## What you need to do
Using the listing below, give the number of lines in which the string "Specific" appears, and nothing else.

## Information supplied
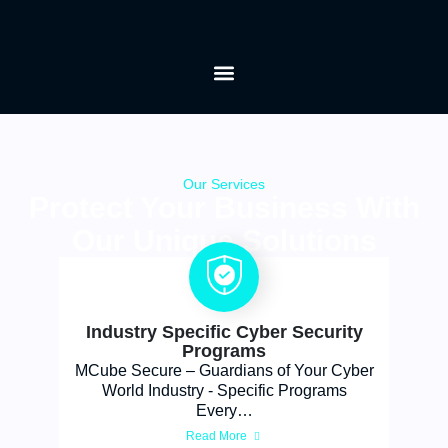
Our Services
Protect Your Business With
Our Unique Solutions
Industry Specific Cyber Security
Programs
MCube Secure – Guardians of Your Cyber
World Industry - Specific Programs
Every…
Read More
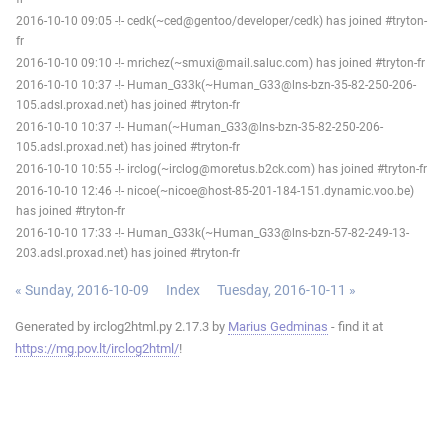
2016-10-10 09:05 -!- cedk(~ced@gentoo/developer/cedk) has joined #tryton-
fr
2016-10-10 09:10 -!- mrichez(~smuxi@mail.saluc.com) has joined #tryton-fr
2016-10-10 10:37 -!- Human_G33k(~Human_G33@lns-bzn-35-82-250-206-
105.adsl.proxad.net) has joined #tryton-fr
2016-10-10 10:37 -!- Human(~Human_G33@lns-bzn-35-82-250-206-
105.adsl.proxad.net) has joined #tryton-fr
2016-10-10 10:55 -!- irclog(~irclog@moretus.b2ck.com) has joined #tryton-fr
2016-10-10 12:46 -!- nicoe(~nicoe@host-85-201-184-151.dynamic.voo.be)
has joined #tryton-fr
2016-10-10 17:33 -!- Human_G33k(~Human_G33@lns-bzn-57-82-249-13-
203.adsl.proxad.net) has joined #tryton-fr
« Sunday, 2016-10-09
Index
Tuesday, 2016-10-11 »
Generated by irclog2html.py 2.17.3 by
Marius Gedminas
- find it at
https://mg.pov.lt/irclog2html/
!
...
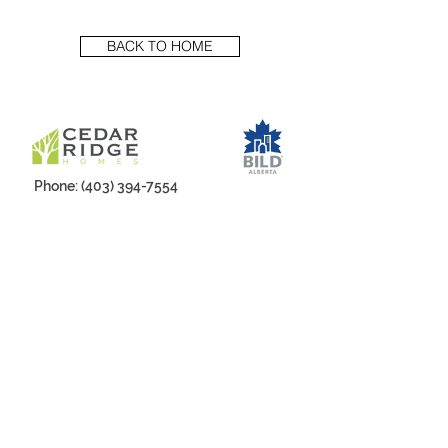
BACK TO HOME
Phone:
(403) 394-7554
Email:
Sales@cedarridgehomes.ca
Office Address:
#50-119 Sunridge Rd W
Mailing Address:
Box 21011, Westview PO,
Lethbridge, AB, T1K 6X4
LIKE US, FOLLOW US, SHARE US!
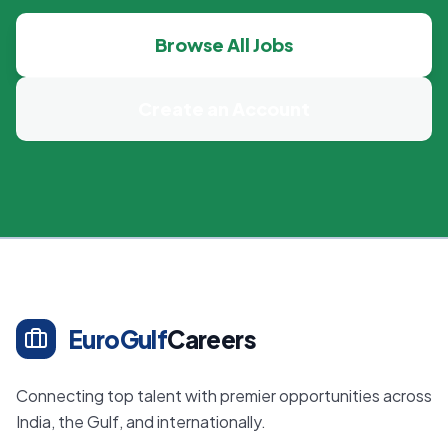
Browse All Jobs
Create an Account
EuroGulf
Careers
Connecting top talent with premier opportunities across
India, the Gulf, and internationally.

## Reply to the task
2